= WORK INSTRUCTIONS =
Line by line, print the records exactly as they are, dropping the pictures.

= INPUT =
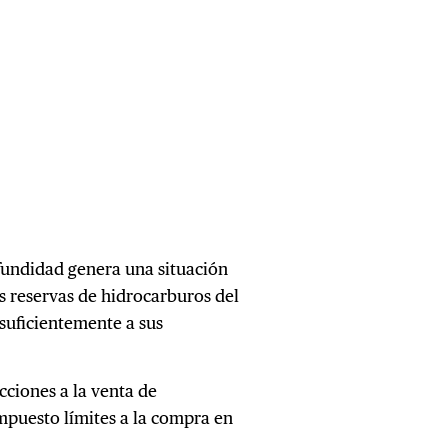
fundidad genera una situación
s reservas de hidrocarburos del
suficientemente a sus
icciones a la venta de
mpuesto límites a la compra en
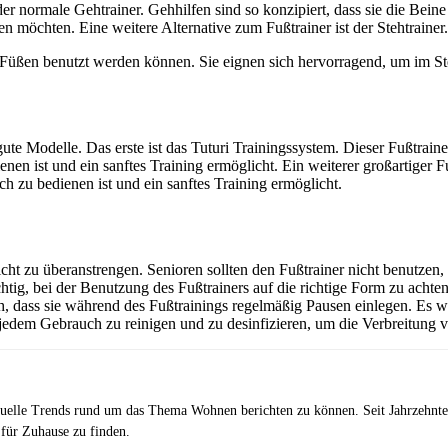
t der normale Gehtrainer. Gehhilfen sind so konzipiert, dass sie die Bei
n möchten. Eine weitere Alternative zum Fußtrainer ist der Stehtrainer.
en Füßen benutzt werden können. Sie eignen sich hervorragend, um im 
te Modelle. Das erste ist das Tuturi Trainingssystem. Dieser Fußtrainer
nen ist und ein sanftes Training ermöglicht. Ein weiterer großartiger Fu
ch zu bedienen ist und ein sanftes Training ermöglicht.
icht zu überanstrengen. Senioren sollten den Fußtrainer nicht benutzen
tig, bei der Benutzung des Fußtrainers auf die richtige Form zu achten.
uch, dass sie während des Fußtrainings regelmäßig Pausen einlegen. Es 
jedem Gebrauch zu reinigen und zu desinfizieren, um die Verbreitung 
uelle Trends rund um das Thema Wohnen berichten zu können. Seit Jahrzehnten 
 für Zuhause zu finden.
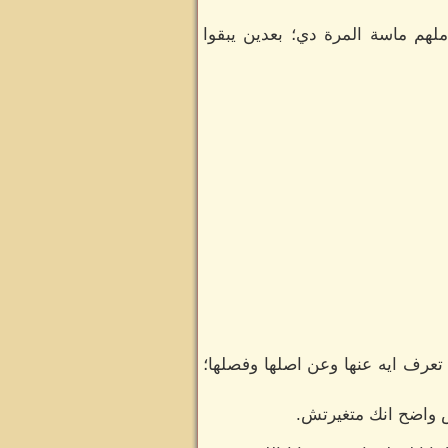
هم ماسة المرة دي؛ بعدين يبقوا
تعرف ايه عنها وعن اصلها وفصلها؛
 واضح انك متغيرتش.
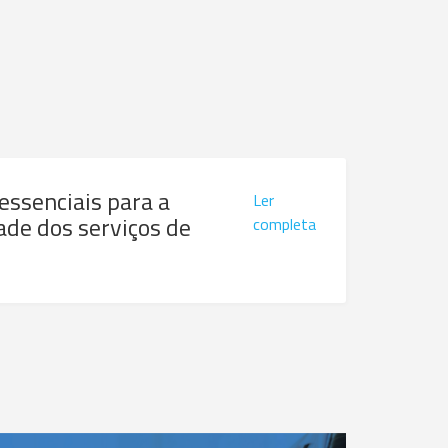
 essenciais para a
Ler
ade dos serviços de
completa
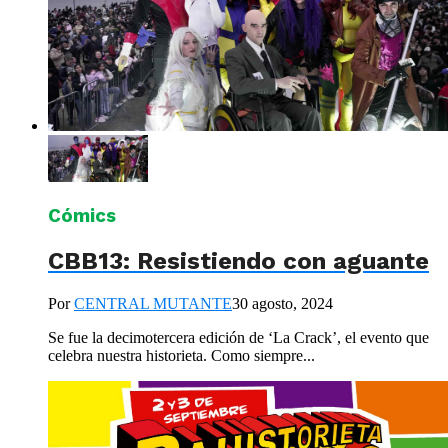
Cómics
CBB13: Resistiendo con aguante
Por
CENTRAL MUTANTE
30 agosto, 2024
Se fue la decimotercera edición de ‘La Crack’, el evento que
celebra nuestra historieta. Como siempre...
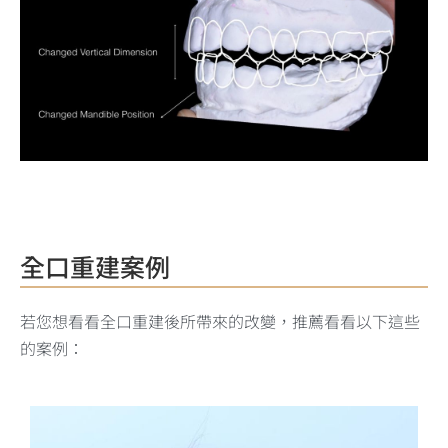
全口重建案例
若您想看看全口重建後所帶來的改變，推薦看看以下這些
的案例：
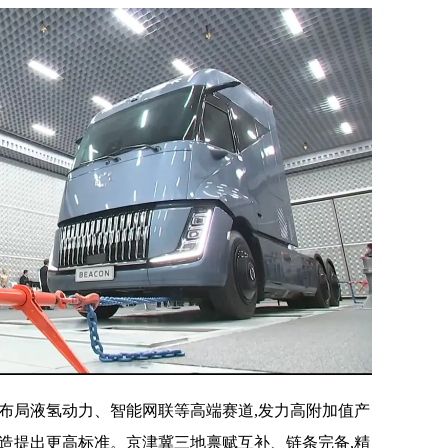
布局液氢动力、智能网联等高端赛道,发力高附加值产
造提出更高标准。京津冀三地禀赋互补、链条完备,精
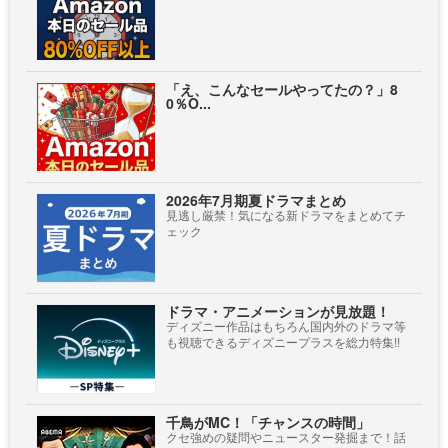
「え、こんなセールやってたの？」8
0％O...
2026年7月期夏ドラマまとめ
見逃し厳禁！気になる新ドラマをまとめてチ
ェック
ドラマ・アニメーションが見放題！
ディズニー作品はもちろん国内外のドラマ等
も視聴できるディズニープラスを総力特集!!
千鳥がMC！「チャンスの時間」
クセ強めの疑問やニュースター発掘まで！話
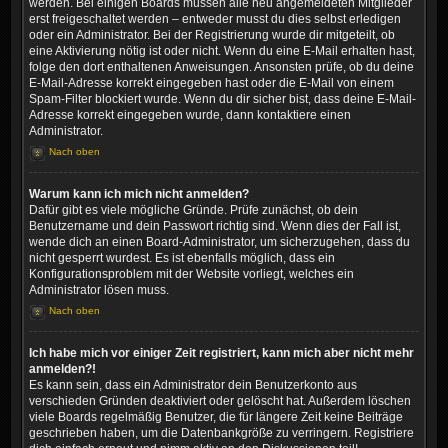
werden. Bei einigen Boards müssen alle neu angemeldeten Mitglieder
erst freigeschaltet werden – entweder musst du dies selbst erledigen
oder ein Administrator. Bei der Registrierung wurde dir mitgeteilt, ob
eine Aktivierung nötig ist oder nicht. Wenn du eine E-Mail erhalten hast,
folge den dort enthaltenen Anweisungen. Ansonsten prüfe, ob du deine
E-Mail-Adresse korrekt eingegeben hast oder die E-Mail von einem
Spam-Filter blockiert wurde. Wenn du dir sicher bist, dass deine E-Mail-
Adresse korrekt eingegeben wurde, dann kontaktiere einen
Administrator.
Nach oben
Warum kann ich mich nicht anmelden?
Dafür gibt es viele mögliche Gründe. Prüfe zunächst, ob dein
Benutzername und dein Passwort richtig sind. Wenn dies der Fall ist,
wende dich an einen Board-Administrator, um sicherzugehen, dass du
nicht gesperrt wurdest. Es ist ebenfalls möglich, dass ein
Konfigurationsproblem mit der Website vorliegt, welches ein
Administrator lösen muss.
Nach oben
Ich habe mich vor einiger Zeit registriert, kann mich aber nicht mehr
anmelden?!
Es kann sein, dass ein Administrator dein Benutzerkonto aus
verschieden Gründen deaktiviert oder gelöscht hat. Außerdem löschen
viele Boards regelmäßig Benutzer, die für längere Zeit keine Beiträge
geschrieben haben, um die Datenbankgröße zu verringern. Registriere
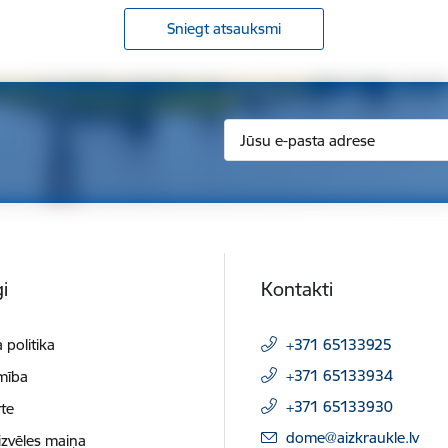
Sniegt atsauksmi
i
Kontakti
 politika
+371 65133925
+371 65133934
mība
+371 65133930
te
E-pasts:
dome@aizkraukle.lv
izvēles maiņa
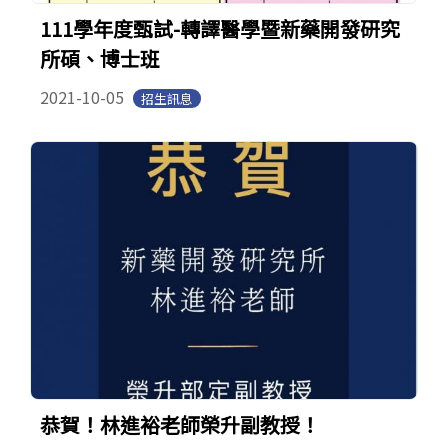
111學年度甄試-轉譯醫學暨新藥開發研究
所碩、博士班
2021-10-05
招生訊息
恭賀！林進裕老師榮升副教授！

= ANSWER AREA =
fundidad genera una situación
s reservas de hidrocarburos del
suficientemente a sus
icciones a la venta de
mpuesto límites a la compra en
t der normale Gehtrainer. Gehhilfen sind so konzipiert, dass sie die Bei
n möchten. Eine weitere Alternative zum Fußtrainer ist der Stehtrainer.
en Füßen benutzt werden können. Sie eignen sich hervorragend, um im 
te Modelle. Das erste ist das Tuturi Trainingssystem. Dieser Fußtrainer
nen ist und ein sanftes Training ermöglicht. Ein weiterer großartiger Fu
ch zu bedienen ist und ein sanftes Training ermöglicht.
icht zu überanstrengen. Senioren sollten den Fußtrainer nicht benutzen
tig, bei der Benutzung des Fußtrainers auf die richtige Form zu achten.
uch, dass sie während des Fußtrainings regelmäßig Pausen einlegen. Es 
jedem Gebrauch zu reinigen und zu desinfizieren, um die Verbreitung 
uelle Trends rund um das Thema Wohnen berichten zu können. Seit Jahrzehnten 
 für Zuhause zu finden.
هم ماسة المرة دي؛ بعدين يبقوا
تعرف ايه عنها وعن اصلها وفصلها؛
 واضح انك متغيرتش.
 essenciais para a
Ler
ade dos serviços de
completa
Cómics
CBB13: Resistiendo con aguante
Por
CENTRAL MUTANTE
30 agosto, 2024
Se fue la decimotercera edición de ‘La Crack’, el evento que
celebra nuestra historieta. Como siempre...
全口重建案例
若您想看看全口重建後所帶來的改變，推薦看看以下這些
的案例：
布局液氢动力、智能网联等高端赛道,发力高附加值产
造提出更高标准。京津冀三地禀赋互补、链条完备,精
「え、こんなセールやってたの？」8
0％O...
2026年7月期夏ドラマまとめ
見逃し厳禁！気になる新ドラマをまとめてチ
ェック
ドラマ・アニメーションが見放題！
ディズニー作品はもちろん国内外のドラマ等
も視聴できるディズニープラスを総力特集!!
千鳥がMC！「チャンスの時間」
クセ強めの疑問やニュースター発掘まで！話
werden. Bei einigen Boards müssen alle neu angemeldeten Mitglieder
erst freigeschaltet werden – entweder musst du dies selbst erledigen
oder ein Administrator. Bei der Registrierung wurde dir mitgeteilt, ob
eine Aktivierung nötig ist oder nicht. Wenn du eine E-Mail erhalten hast,
folge den dort enthaltenen Anweisungen. Ansonsten prüfe, ob du deine
E-Mail-Adresse korrekt eingegeben hast oder die E-Mail von einem
Spam-Filter blockiert wurde. Wenn du dir sicher bist, dass deine E-Mail-
Adresse korrekt eingegeben wurde, dann kontaktiere einen
Administrator.
Nach oben
Warum kann ich mich nicht anmelden?
Dafür gibt es viele mögliche Gründe. Prüfe zunächst, ob dein
Benutzername und dein Passwort richtig sind. Wenn dies der Fall ist,
wende dich an einen Board-Administrator, um sicherzugehen, dass du
nicht gesperrt wurdest. Es ist ebenfalls möglich, dass ein
Konfigurationsproblem mit der Website vorliegt, welches ein
Administrator lösen muss.
Nach oben
Ich habe mich vor einiger Zeit registriert, kann mich aber nicht mehr
anmelden?!
Es kann sein, dass ein Administrator dein Benutzerkonto aus
verschieden Gründen deaktiviert oder gelöscht hat. Außerdem löschen
viele Boards regelmäßig Benutzer, die für längere Zeit keine Beiträge
geschrieben haben, um die Datenbankgröße zu verringern. Registriere
Sniegt atsauksmi
i
Kontakti
 politika
+371 65133925
+371 65133934
mība
+371 65133930
te
E-pasts:
dome@aizkraukle.lv
izvēles maiņa
111學年度甄試-轉譯醫學暨新藥開發研究
所碩、博士班
2021-10-05
招生訊息
恭賀！林進裕老師榮升副教授！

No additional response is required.